"The arts are fundamental resources through which the world is viewed, meaning is created and the mind developed"

Elliot Eisner

Eisner was born in Chicago on March 10, 1933. From an early age, he was set on pursuing a career as an artist. He graduated in 1954 from Roosevelt University in Chicago with a BA in art and education and the following year received an MS in art education from the Illinois Institute of Technology. He then spent two years as a high school art teacher and discovered that he was more interested in the students than the actual art they were making. Returning to graduate school in the late 1950s, he received a master's degree and doctorate in education from the University of Chicago. Eisner served as an assistant professor there before joining the Stanford faculty in 1965.Along with his lectures, writings and teaching, his involvement in such curriculum initiatives as the Kettering Project at Stanford in the late 1960s and the Getty Center for Education in the Arts in the 1980s brought him wide recognition, helping him become an influential voice for teachers, scholars and other educators. He wrote  books and  papers addressing curriculum, aesthetic intelligence, teaching, learning and qualitative measurement. Eisner's ideas reached beyond academia into the classroom: The National Art Education Association, of which he served as president, turned his list – "10 Lessons the Arts Teach" – into a poster, which can still be found today hanging on school walls nationwide.

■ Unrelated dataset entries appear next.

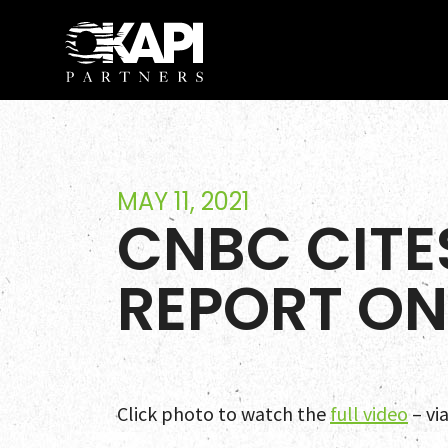
MAY 11, 2021
CNBC CITE
REPORT ON
Click photo to watch the
full video
– vi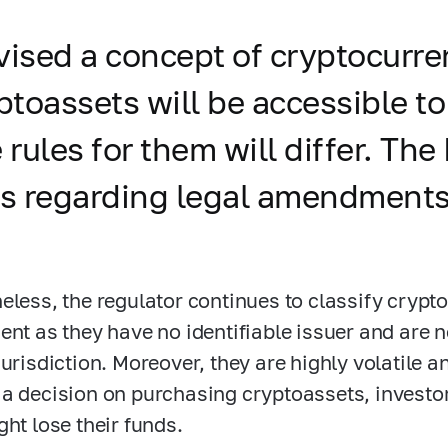
vised a concept of cryptocurre
ptoassets will be accessible to
e rules for them will differ. Th
ls regarding legal amendments
eless, the regulator continues to classify crypto
ent as they have no identifiable issuer and are 
jurisdiction. Moreover, they are highly volatile a
a decision on purchasing cryptoassets, investor
ght lose their funds.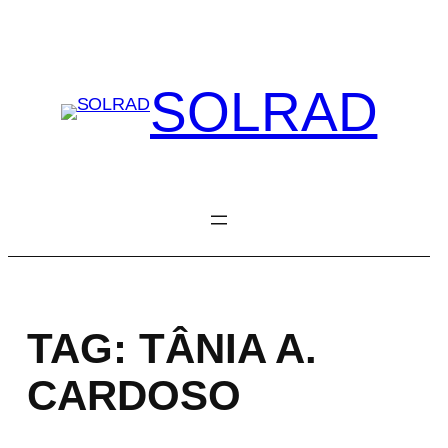
Skip
to
content
SOLRAD
TAG:
TÂNIA A.
CARDOSO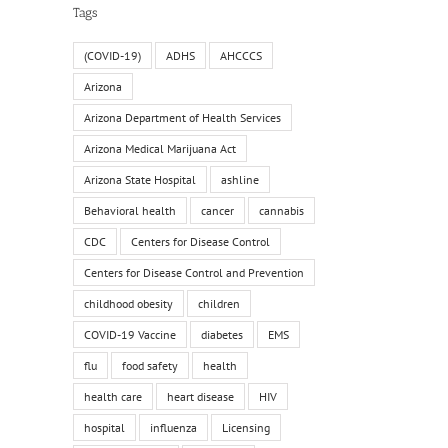
Tags
(COVID-19)
ADHS
AHCCCS
Arizona
Arizona Department of Health Services
Arizona Medical Marijuana Act
Arizona State Hospital
ashline
Behavioral health
cancer
cannabis
CDC
Centers for Disease Control
Centers for Disease Control and Prevention
childhood obesity
children
COVID-19 Vaccine
diabetes
EMS
flu
food safety
health
health care
heart disease
HIV
hospital
influenza
Licensing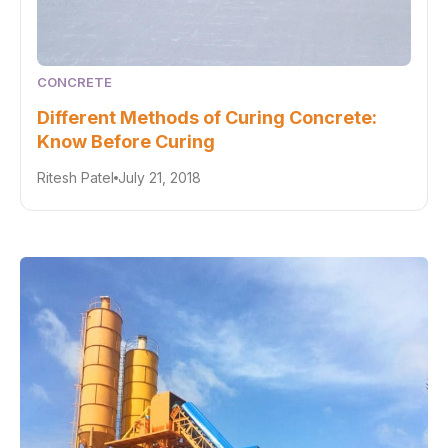
CONCRETE
Different Methods of Curing Concrete:
Know Before Curing
Ritesh Patel
July 21, 2018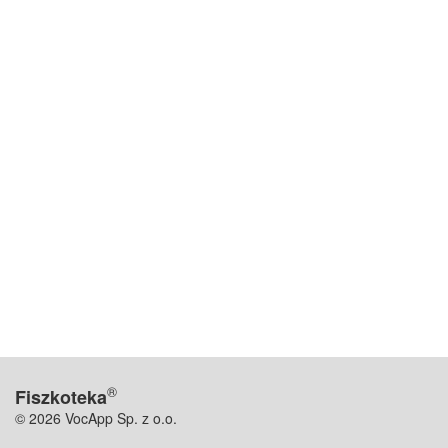
®
Fiszkoteka
© 2026 VocApp Sp. z o.o.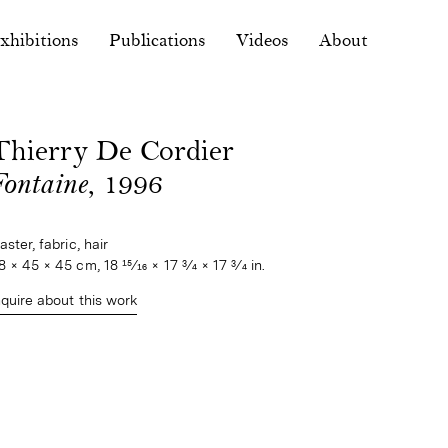
xhibitions
Publications
Videos
About
Thierry De Cordier
Fontaine
, 1996
aster, fabric, hair
8 × 45 × 45 cm, 18 15⁄16 × 17 3⁄4 × 17 3⁄4 in.
nquire about this work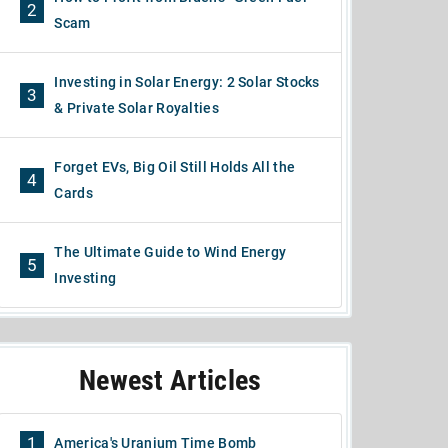
2
Scam
Investing in Solar Energy: 2 Solar Stocks
3
& Private Solar Royalties
Forget EVs, Big Oil Still Holds All the
4
Cards
The Ultimate Guide to Wind Energy
5
Investing
Newest Articles
1
America's Uranium Time Bomb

Eisner proposed that the forms of thinking needed to create artistic work were relevant to all aspects of education. Incorporating methods from the arts into teaching of all subjects would cultivate a richer educational experience.His work with the Getty Center advanced the  Discipline-Based Art Education (DBAE) movement. The curriculum structure advocated in DBAE stresses four aspects of the arts: making it, appreciating it, understanding it and making judgments about it.  For his achievements, Eisner, served as  InSEA  President during  1988-1991 ,  was honored with the Palmer O. Johnson Memorial Award from the American Educational Research Association, a John Simon Guggenheim Fellowship, a Fulbright Fellowship, the Jose Vasconcelos Award from the World Cultural Council, the Harold W. McGraw Jr. Prize in Education from the McGraw-Hill Research Foundation, the Brock International Prize in Education, the University of Louisville Grawemeyer Award for Education and five honorary degrees. He served as president of the International Society for Education Through Art, the American Educational Research Association and the John Dewey Society. He was a member of the Royal Society of Arts in the United Kingdom, the Royal Norwegian Society of Sciences and Letters and, in the United States, the National Academy of Education.